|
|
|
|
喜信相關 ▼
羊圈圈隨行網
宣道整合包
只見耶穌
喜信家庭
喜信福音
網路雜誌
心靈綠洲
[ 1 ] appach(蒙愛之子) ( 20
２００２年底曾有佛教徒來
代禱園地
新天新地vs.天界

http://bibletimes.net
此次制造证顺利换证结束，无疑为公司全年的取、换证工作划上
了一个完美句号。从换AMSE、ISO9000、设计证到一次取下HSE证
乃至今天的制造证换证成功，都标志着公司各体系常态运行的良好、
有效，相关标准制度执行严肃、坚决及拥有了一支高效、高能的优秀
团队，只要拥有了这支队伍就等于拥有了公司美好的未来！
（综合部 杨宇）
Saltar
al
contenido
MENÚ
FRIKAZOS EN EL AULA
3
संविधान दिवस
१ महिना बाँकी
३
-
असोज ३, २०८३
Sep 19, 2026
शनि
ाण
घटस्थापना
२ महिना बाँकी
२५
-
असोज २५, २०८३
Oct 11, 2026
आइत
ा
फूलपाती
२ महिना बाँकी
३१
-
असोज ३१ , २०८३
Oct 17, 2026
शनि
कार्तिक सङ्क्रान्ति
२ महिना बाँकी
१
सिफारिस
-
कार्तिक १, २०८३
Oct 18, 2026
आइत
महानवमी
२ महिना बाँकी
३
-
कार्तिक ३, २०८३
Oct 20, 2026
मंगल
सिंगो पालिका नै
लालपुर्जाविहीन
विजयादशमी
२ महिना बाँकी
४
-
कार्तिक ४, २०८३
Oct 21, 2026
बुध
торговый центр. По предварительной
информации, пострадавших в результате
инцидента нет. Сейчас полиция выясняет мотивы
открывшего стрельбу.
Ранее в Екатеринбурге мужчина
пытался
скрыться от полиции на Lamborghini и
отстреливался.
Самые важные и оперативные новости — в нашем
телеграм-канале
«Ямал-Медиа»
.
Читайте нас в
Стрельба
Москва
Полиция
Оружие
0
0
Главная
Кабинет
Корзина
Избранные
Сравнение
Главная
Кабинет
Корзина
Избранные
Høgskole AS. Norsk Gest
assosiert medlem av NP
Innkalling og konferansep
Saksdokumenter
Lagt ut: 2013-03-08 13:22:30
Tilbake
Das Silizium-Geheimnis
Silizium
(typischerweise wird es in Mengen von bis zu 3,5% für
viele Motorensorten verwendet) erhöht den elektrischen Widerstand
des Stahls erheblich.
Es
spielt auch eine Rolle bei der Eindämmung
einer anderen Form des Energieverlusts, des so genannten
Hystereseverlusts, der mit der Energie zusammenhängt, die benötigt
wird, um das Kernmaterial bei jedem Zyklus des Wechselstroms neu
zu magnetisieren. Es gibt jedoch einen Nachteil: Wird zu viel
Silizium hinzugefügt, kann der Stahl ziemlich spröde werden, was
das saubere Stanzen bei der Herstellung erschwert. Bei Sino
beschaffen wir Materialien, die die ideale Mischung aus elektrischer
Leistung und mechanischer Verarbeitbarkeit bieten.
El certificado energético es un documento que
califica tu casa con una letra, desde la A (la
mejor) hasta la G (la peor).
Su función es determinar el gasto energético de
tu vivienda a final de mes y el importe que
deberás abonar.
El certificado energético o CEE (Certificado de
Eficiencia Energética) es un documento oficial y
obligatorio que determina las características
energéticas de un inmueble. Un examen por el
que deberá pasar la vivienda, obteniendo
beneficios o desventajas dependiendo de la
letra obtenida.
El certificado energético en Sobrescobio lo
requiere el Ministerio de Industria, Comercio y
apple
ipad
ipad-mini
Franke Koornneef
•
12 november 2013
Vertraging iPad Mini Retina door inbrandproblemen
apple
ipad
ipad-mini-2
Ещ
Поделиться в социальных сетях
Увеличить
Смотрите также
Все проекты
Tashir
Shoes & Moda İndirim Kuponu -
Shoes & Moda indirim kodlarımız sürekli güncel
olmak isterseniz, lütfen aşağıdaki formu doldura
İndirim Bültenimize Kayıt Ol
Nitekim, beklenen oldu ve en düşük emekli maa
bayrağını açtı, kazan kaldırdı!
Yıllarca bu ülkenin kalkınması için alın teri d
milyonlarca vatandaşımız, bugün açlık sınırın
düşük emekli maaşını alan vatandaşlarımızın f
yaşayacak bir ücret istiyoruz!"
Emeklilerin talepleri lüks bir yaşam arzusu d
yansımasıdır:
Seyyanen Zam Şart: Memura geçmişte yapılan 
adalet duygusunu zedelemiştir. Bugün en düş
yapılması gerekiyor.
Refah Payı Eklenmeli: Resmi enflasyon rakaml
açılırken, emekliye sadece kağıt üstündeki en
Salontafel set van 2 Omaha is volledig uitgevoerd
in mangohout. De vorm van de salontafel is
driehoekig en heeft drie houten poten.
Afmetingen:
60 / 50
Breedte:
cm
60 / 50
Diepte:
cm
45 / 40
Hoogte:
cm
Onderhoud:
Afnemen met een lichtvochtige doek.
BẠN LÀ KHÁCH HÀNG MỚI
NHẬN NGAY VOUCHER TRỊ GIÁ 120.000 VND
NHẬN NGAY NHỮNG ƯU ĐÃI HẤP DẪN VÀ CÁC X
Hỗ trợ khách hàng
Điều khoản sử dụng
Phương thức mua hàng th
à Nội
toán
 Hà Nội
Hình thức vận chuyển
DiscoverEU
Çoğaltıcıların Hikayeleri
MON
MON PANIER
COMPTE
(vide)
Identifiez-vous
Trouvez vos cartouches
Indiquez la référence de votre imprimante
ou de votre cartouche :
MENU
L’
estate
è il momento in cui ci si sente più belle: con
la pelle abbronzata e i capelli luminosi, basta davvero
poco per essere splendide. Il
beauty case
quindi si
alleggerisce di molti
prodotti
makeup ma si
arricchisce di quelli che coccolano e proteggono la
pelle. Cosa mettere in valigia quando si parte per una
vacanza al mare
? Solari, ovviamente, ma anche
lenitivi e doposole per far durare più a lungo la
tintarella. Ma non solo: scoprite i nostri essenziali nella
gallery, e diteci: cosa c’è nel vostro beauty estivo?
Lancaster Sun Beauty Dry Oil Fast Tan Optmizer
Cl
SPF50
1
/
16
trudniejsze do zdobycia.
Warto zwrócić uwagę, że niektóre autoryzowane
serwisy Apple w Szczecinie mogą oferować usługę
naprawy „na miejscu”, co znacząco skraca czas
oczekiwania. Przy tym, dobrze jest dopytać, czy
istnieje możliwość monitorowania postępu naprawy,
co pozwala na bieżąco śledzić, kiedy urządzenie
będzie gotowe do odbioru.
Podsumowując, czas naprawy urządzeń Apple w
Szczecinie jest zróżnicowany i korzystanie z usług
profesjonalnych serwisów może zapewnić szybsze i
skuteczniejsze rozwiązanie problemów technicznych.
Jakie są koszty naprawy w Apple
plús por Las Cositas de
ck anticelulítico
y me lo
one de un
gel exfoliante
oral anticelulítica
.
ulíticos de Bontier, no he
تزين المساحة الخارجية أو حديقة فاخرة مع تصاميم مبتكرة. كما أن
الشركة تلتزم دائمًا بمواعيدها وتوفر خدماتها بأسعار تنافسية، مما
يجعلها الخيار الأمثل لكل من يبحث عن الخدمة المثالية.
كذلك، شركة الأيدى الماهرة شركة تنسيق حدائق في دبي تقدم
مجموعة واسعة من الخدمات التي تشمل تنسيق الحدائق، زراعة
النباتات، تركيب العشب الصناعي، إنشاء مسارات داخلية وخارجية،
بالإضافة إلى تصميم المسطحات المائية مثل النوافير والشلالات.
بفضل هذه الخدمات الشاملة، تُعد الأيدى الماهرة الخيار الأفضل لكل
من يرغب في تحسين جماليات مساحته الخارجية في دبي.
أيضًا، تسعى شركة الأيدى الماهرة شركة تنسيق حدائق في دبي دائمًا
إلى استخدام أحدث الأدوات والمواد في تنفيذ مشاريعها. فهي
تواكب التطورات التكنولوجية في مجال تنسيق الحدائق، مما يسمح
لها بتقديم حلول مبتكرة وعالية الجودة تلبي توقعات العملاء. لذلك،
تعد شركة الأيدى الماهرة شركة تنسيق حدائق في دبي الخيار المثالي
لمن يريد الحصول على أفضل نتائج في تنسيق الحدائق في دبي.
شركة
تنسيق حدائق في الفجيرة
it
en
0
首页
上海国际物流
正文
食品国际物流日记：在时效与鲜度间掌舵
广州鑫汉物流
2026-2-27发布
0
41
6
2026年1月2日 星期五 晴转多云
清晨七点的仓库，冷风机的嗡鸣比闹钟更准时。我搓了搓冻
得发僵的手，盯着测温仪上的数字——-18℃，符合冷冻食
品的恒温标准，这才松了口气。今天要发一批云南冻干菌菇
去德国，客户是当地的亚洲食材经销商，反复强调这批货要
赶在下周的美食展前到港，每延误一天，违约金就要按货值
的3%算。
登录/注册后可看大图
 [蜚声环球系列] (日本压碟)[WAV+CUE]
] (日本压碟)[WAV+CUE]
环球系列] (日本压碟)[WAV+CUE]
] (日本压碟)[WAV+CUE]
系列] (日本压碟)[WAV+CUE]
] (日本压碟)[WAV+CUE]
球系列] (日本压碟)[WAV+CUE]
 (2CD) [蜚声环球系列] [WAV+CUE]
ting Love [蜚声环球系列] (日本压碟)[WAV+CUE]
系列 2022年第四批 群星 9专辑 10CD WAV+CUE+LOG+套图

### What the exercise asks
Give back, unchanged, the run of lines in the listing above that begins at the line containing "Su función es" and ends at the line containing "Vertraging iPad Mini", both included.

### Exercise output
Su función es determinar el gasto energético de
tu vivienda a final de mes y el importe que
deberás abonar.
El certificado energético o CEE (Certificado de
Eficiencia Energética) es un documento oficial y
obligatorio que determina las características
energéticas de un inmueble. Un examen por el
que deberá pasar la vivienda, obteniendo
beneficios o desventajas dependiendo de la
letra obtenida.
El certificado energético en Sobrescobio lo
requiere el Ministerio de Industria, Comercio y
apple
ipad
ipad-mini
Franke Koornneef
•
12 november 2013
Vertraging iPad Mini Retina door inbrandproblemen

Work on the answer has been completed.